Craig: When did you start participating in sports and how did that come to be?
Claudia: In 1985, my boyfriend at that time in Colombia was an avid athlete. He was surprised that at age 19, I didn’t know how to ride a bike or swim. I was not interested in sports. I would rather study or watch his games while eating brownies. He convinced me to learn how to swim, but I couldn’t afford it. He paid for my classes so that I wouldn’t drown. When I left my country in 1994 and moved to United States, I felt I could exercise freely without worrying about being kidnapped, robbed or killed. However, I found myself going through a dark period for several years. I was struggling with my marriage, depression, eating disorders, alcohol abuse and even suicidal thoughts. My therapist suggested that I needed to find an outlet that would provide a relief for all of the things that I was dealing with. She suggested some form of exercise, so I started doing yoga and walking. Jogging/running just a block was quite hard for me. I remember running my first mile ever. I was thrilled I hadn’t died. I kept running/jogging until I could run 1 hour without stopping and soon signed up for my first 5K. I completed the Carlsbad 5000 in March 2000 and then did my first half marathon in Camp Pendleton (Heartbreak Ridge) in Sept 2000. It was so hard, but exciting. I was smiling the whole way. I felt free & safe. I was totally hooked. I did my first marathon (San Diego Rock and Roll) in June 2001. I honestly didn’t know how to train for it. On race day, I never used the porta-potty, ate or drank because I didn’t know if I had to pay for it. Only after the finish line when I found out it was free, I got some hydration and nutrition. It took me 4h 48min to do it and I savored every minute of it. I was slow, but I had made it to the finish line with a big smile! That day I realized I could do anything If I had the right mindset. It was a turning point for me. I got divorced, got out of the darkness & got my life back.
Craig: How did you get introduced to triathlon and TCSD?
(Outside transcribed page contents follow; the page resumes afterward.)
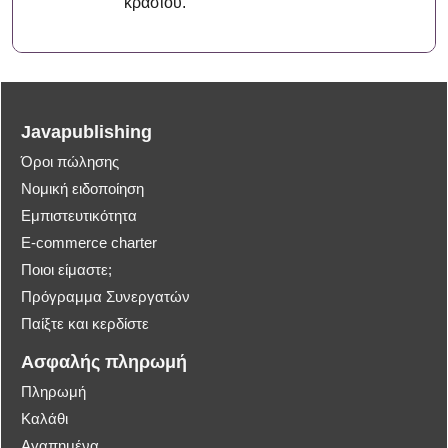
κρασιού.
Javapublishing
Όροι πώλησης
Νομική ειδοποίηση
Εμπιστευτικότητα
E-commerce charter
Ποιοι είμαστε;
Πρόγραμμα Συνεργατών
Παίξτε και κερδίστε
Ασφαλής πληρωμή
Πληρωμή
Καλάθι
Αγαπημένα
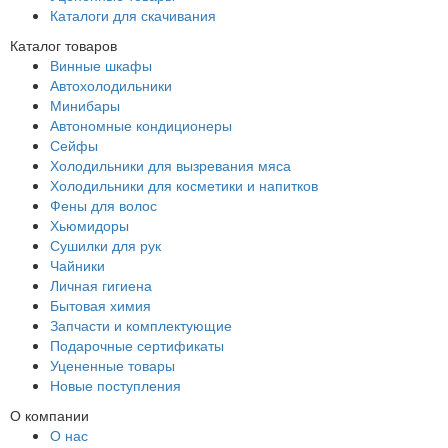
Каталоги для скачивания
Каталог товаров
Винные шкафы
Автохолодильники
Минибары
Автономные кондиционеры
Сейфы
Холодильники для вызревания мяса
Холодильники для косметики и напитков
Фены для волос
Хьюмидоры
Сушилки для рук
Чайники
Личная гигиена
Бытовая химия
Запчасти и комплектующие
Подарочные сертификаты
Уцененные товары
Новые поступления
О компании
О нас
Claudia: One of my coworkers and a friend, Debby Watry, was doing triathlons and mentioned to me the benefits of becoming a TCSD member. I promised her that once I got a bike and learned how to ride, I would try one. The challenge of completing 3 sports in one day was very appealing. I got my baby Holland road bike in April 2006 and joined TCSD in June 2006. Debby told me about a TriClub Olympic distance race that weekend in Glorietta Bay in Coronado. I had not swum in years and only in a pool, never open water. She assured me the bay was calm. I said OK! I was nervous about the distance and questioned myself if I could do it, but I went for it anyway. Once I got into that dirty slimy water, I couldn’t bring myself to put my face in, so I swam back stroke the entire 0.9 mile. The volunteer kayaker kept telling me where to go. I was obviously the last one exiting the water and spent a few minutes thanking and hugging him for helping me out, until he reminded me that I was racing. I passed people on the bike and the run and made it to finish line with a big smile on my face. I was hooked with triathlons. I loved the whole atmosphere, camaraderie and friendship of the club. I wanted to have that exhilarating feeling for the rest of my life.
Craig: You said you learned how to swim at age 19 and only swam in pool. Were you afraid of the ocean? How did you overcome it?
Claudia: Yes. I was terrified of the ocean because I watched the movie “Jaws” when I was 12 years old and that really traumatized me. Back at home, I was in my 20’s when I first saw the ocean, but I never went in. I joined the TCSD group swim at La Jolla Shores for my first official ocean swim in July 2006 (my 2nd open water ever). I started swimming with the group, but the ocean was quite choppy, so I couldn’t keep up with them. Suddenly, I was all alone and panicked. I swam to a small red buoy and held it tightly. I started praying to St. Anthony to help me out. Thankfully TCSD member Darrell Steele saw me and came to rescue me at the buoy. He became my savior. He was kind and calm and told me to just breathe and let go of the buoy when I was ready. He needed to do a mile swim and if I was up for it, he would stay with me swimming alongside me. I’m forever thankful to him for rescuing me that day. Another friend, Sally Johnson who I met at JCC, helped me with other ocean swims. She used to tell me, “Claudia, look at all the beautiful creatures”. I would say, “ yes, yes”, but in reality, I had my eyes closed anytime I put my face in the water. I was too scared to see things. In fact, the day I finally opened my eyes to see, I saw something following me, I was getting nervous. We stopped and I told her there is some “creature” scaring me. She made me realize that the scary thing was the letters “zoot” on the sleeve of my wetsuit. We had a good laugh about it. Anyway, only years later after my friend Maren Lee Watts joined us in 2009, I started loving the ocean. Now, ironically, I would rather swim in the ocean year-round than a pool. I do my best to help other “newbies” to get comfortable with open water and appreciate the beauty it has to offer.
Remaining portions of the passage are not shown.